Ideally, you may have 5-10% of your investment portfolio allocated to sector and thematic funds, which forms a part of your satellite portfolio. What are the risks involved? Why should you have a higher risk tolerance while investing in this category?
If you look at the historical data, no single sector is the top performer each year. Thus, if you are investing in a sector fund by looking at the past returns, you may not get the same returns in future. There will be some or the other sector that may outperform each year.

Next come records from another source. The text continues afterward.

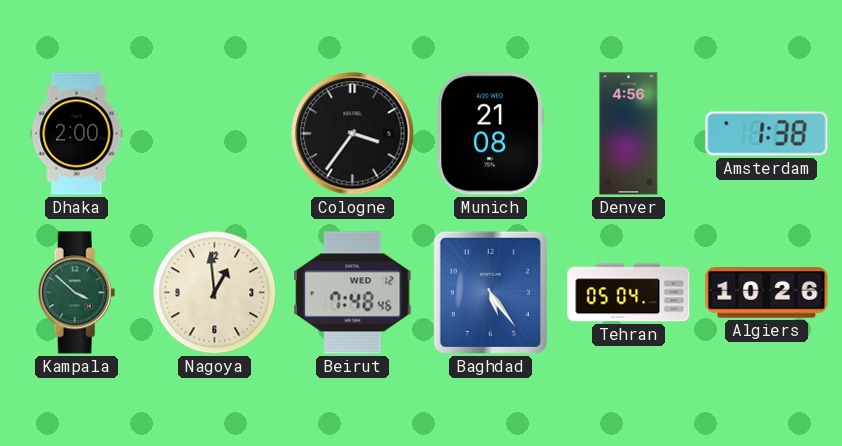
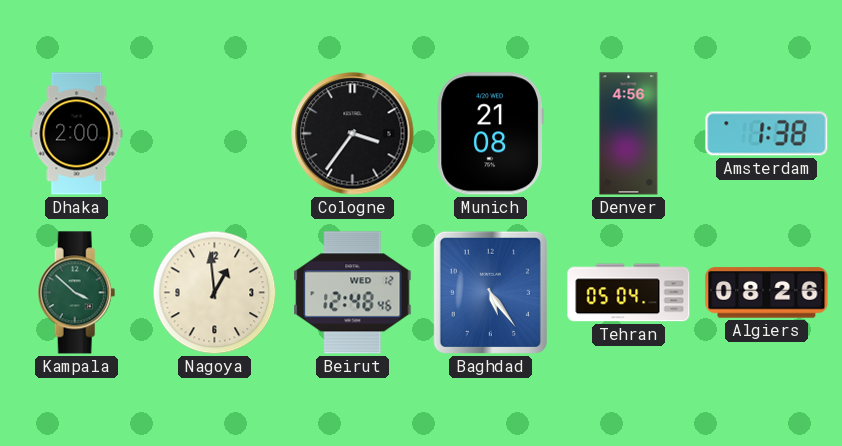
Beirut: 7:48 -> 12:48
Algiers: 10:26 -> 08:26
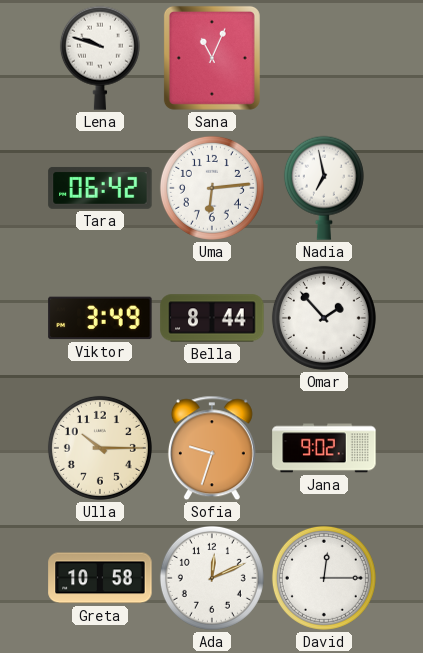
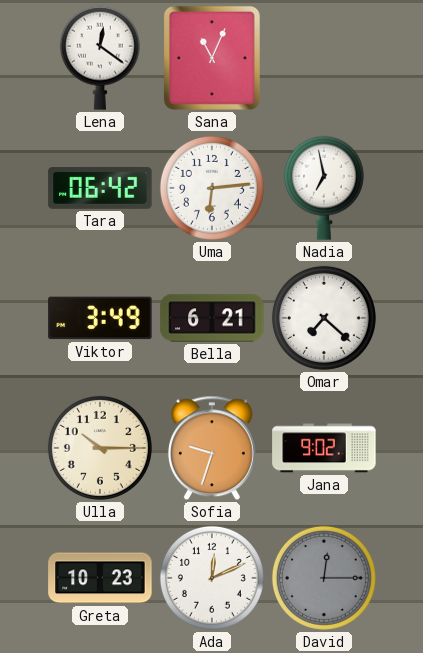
Lena: 9:48 -> 12:21
Bella: 8:44 -> 6:21
Omar: 1:53 -> 7:22
Greta: 10:58 -> 10:23
David dial: white -> grey
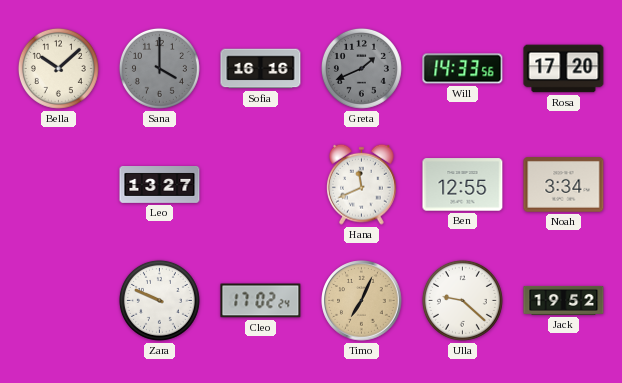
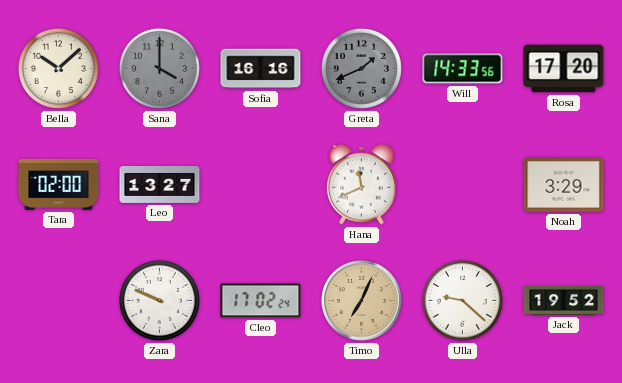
Tara: none -> 02:00
Ben: 12:55 -> none
Noah: 3:34 -> 3:29
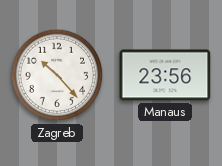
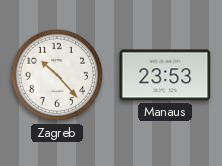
Manaus: 23:56 -> 23:53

Real-World Example: BSE IT Index
Let’s take the example of BSE IT Index.


BSE IT Index
YearClosingReturn 
202024,248
202137,84456%
202228,672-24%
202336,01126%
202443,18820%
202533,706-22%
Source: BSE



The BSE IT Index was up by 56% in CY 2020. In 2022, it fell by -24%. Investors who would have invested at the beginning of 2022 looking at the 2021 returns would not have a smooth ride. In 2024, the Index was up 20% but in 2025, the index is down -22% so far till April 21.

Key Takeaways
Within the category of equity mutual funds, investing in sector funds is a high-risk high-reward game and you have to get the time of entry and exit right in such funds. Experts suggest that one can take exposure to a particular sector when everyone else is ignoring it – a contra strategy. One approach you can adopt while investing in a theme/sector is to figure out if the theme is structural or cyclical.
Investing in sector funds can be fraught with risk, especially when you enter after the sector has already outperformed the broader market. It’s better to avoid investing based on rear view mirror; based on the recent past performance as it may not sustain. Thus, it is essential to consult your financial advisor or mutual fund distributor to understand how these funds fit into your portfolio.